2.4 What is Data?

There are so many data being generated everyday. Take me for example, I’ve sent 5 emails today, reviewed and created trading strategy for next week, check my reddit, stocktwits, webull, and twitter for sentiment analysis, shared several photos to my family, check-out my Tesla app to monitor Solar Panel and battery, and reviewed my nest video monitoring. These are all completed in early morning routine.

Data is coming from many forms your typical emails, social media, internet of things like Tesla solar panels/Powerwall connected to the internet and google’s home monitoring Nest. All of these data are a combination of numerical, categorical, and it some cases are often big which falls under binary large objects or “BLOB”.

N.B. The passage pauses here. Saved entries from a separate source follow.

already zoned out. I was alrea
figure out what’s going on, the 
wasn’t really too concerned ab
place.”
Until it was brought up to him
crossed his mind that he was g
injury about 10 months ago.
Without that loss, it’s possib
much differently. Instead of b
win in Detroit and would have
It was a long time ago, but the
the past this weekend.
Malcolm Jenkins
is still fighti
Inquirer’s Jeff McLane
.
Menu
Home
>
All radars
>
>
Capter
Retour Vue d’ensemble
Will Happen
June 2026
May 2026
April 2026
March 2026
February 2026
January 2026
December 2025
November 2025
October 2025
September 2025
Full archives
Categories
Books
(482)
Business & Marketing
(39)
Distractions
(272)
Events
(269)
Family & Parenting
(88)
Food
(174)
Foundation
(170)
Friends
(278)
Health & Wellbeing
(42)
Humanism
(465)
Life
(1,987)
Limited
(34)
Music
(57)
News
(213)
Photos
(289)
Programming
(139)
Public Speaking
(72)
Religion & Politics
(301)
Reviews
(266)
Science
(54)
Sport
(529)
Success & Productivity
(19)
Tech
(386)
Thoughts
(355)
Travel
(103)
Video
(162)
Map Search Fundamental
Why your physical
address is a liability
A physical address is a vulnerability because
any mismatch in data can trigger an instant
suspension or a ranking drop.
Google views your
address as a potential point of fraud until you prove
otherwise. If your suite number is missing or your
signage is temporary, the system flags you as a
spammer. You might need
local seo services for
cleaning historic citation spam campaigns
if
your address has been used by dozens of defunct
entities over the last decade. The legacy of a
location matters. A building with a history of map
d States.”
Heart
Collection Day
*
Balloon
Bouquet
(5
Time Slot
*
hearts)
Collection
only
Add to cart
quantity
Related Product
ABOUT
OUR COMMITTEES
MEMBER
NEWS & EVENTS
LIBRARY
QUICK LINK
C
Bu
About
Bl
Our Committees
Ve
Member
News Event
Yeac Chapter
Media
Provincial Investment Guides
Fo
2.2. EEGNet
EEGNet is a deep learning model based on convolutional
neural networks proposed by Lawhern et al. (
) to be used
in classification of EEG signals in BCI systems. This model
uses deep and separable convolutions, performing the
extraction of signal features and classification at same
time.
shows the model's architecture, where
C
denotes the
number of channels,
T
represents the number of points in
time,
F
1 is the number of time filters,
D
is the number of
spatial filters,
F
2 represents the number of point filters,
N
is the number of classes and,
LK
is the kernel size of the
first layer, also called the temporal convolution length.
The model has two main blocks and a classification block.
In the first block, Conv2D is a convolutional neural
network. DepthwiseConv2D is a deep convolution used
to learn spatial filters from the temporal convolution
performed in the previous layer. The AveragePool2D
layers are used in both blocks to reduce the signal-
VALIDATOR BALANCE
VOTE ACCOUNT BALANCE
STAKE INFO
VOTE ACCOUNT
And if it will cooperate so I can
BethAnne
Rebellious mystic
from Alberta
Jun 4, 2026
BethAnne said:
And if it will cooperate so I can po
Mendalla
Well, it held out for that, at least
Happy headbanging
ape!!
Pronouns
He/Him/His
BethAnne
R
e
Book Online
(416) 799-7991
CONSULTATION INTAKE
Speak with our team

# ggplot argument x0, y0, r are all required,
v2 <- ggplot(VennDS, aes(
  x0 = x,
  y0 = y,
  r = 1.5,
  fill = cat
)) + geom_circle(alpha = 0.25,
                 size = 1,
                 color = "transparent",
                 show.legend = FALSE) + 
# using geom_text to draw on the graph
  geom_text(aes(x = -1.5, 
                y = 1, 
                label = "Volume"), 
            size = 5) +       
  geom_text(aes(x = 1.5, 
                y = 1, 
                label = "Velocity"), 
            size = 5) +
  geom_text(aes(x = 0, 
                y = -1, 
                label = "Variety"), 
            size = 5) +
  geom_text(aes(x = 0, 
                y = .75, 
                label = "Big Data"), 
            size = 5) + 
# remove x and y labels
  theme(axis.title.x=element_blank(),
        axis.text.x=element_blank(),
        axis.ticks.x=element_blank(),
        axis.title.y=element_blank(),
        axis.text.y=element_blank(),
        axis.ticks.y=element_blank())

v2
The **V**s of Big Data

Figure 2.8: The Vs of Big Data

The Data Science field is growing due to the massive data being generated. Figure 2.8 shows as the V’s of big data which are Volume, Variety and Velocity. Data is everywhere and we generate on average 1.7mb of data every second by every person during 2020 about 2.5 quintillion bytes are produced by humans every day. There are 4.57 billion active internet users around the world and it will continue to grow (Bulao 2020).

References

Bulao, Jacquelyn. 2020. “How Much Data Is Created Every Day in 2020.” https://techjury.net/blog/how-much-data-is-created-every-day/.